Municipal councilor of Bruges
- In office 1994–1996
- In office 1965–1982

Alderman of Bruges
- In office 1972–1977

Personal details
- Born: April 12, 1935 (age 91) Bruges, Belgium
- Party: Christian People's Party (till 1992), Flemish Liberals and Democrats (since 1992)

= Andries Van den Abeele =

Andries Maurice Jean Marie Baron Van den Abeele (born April 12, 1935, in Bruges) is a Belgian historian historical preservationist, and former entrepreneur, politician, and employers' organization chairman.
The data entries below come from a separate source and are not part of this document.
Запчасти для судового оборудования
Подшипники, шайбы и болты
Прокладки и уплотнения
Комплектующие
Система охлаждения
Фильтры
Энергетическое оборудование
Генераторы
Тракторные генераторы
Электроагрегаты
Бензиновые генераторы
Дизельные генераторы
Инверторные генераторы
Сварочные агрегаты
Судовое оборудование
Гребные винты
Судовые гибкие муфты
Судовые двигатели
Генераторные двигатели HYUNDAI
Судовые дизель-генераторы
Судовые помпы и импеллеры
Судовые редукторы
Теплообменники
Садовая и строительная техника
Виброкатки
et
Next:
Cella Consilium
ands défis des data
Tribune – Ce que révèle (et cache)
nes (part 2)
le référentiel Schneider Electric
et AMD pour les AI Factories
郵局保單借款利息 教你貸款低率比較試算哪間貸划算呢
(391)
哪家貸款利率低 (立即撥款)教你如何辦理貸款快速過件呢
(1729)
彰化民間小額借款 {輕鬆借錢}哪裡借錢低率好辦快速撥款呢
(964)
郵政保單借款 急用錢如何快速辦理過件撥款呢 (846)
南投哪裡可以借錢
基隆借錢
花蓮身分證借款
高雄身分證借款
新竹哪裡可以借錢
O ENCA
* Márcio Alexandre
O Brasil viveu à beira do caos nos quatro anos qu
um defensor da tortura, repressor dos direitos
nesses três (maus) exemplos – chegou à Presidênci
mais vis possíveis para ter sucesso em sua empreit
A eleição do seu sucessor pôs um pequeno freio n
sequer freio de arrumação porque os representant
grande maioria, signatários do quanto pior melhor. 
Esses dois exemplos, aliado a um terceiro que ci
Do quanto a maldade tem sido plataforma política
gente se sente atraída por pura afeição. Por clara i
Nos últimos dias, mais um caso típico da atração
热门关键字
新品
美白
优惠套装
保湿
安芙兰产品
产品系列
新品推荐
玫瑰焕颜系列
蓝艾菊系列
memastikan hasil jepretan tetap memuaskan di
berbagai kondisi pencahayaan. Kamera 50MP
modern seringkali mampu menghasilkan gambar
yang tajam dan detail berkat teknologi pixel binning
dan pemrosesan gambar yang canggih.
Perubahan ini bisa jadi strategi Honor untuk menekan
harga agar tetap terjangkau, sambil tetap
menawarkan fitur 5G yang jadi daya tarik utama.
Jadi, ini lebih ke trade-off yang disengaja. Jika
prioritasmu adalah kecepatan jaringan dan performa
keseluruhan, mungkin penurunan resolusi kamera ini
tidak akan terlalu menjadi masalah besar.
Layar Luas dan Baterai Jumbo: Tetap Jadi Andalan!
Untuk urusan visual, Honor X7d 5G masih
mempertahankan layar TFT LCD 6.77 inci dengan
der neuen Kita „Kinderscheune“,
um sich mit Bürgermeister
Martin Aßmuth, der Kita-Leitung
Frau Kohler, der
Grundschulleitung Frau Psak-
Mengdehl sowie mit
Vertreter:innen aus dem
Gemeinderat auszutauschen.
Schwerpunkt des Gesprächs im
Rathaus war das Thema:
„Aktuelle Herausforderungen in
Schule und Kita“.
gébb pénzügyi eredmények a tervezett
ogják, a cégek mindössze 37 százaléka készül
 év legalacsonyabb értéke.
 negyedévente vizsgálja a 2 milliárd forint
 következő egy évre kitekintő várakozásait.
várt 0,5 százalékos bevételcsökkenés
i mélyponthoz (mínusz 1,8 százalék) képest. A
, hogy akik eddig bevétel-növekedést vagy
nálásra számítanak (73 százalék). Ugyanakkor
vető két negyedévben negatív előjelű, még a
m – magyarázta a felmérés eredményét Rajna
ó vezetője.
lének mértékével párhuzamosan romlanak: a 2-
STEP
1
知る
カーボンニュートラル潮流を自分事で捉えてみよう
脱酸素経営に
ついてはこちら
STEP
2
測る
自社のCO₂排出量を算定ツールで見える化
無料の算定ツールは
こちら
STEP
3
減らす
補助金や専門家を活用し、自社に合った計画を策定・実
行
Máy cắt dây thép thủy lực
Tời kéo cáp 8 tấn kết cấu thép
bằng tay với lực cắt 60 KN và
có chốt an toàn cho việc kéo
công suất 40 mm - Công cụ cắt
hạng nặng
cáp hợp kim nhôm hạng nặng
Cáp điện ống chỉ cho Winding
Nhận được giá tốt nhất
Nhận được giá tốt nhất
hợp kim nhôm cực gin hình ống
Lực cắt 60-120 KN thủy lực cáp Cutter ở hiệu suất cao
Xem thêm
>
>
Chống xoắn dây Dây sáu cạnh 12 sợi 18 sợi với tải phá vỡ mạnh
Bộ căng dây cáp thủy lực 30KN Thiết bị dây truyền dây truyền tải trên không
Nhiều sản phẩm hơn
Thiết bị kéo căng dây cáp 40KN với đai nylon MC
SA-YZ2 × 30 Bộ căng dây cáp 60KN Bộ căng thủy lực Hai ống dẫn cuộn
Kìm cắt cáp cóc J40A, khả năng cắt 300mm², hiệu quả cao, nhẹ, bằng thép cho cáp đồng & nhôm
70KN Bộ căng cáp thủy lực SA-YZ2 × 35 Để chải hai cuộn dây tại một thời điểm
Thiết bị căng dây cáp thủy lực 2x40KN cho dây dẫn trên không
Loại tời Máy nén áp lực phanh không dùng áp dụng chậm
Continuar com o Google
Van den Abeele studied philosophy and the arts at the Université de Namur and the University of Leuven. He was the corporate director of Van den Abeele N.V. from 1960 to 1997. He is married and has three children.

== Politics ==
As a member of the Christian People's Party (Christelijke Volkspartij, abbr. CVP) he was a member of the municipal council of Bruges from 1965 to 1982. He was also an alderman of finance and urban renewal from 1972 to 1977.

In 1992, he switched to Flemish Liberals and Democrats (Vlaamse Liberalen en Democraten, abbr. VLD), and from 1994 to 1996 he was again a municipal councilor.

== Historical preservation and writings ==
In 1965, he erected with friends the Marcus Gerards Association in order to preserve and renovate the architectural conservation in the city of Bruges.

Van den Abeele wrote a lot about urban renewal, historical preservation, and the history of the city of Bruges. He also wrote about Freemasonry.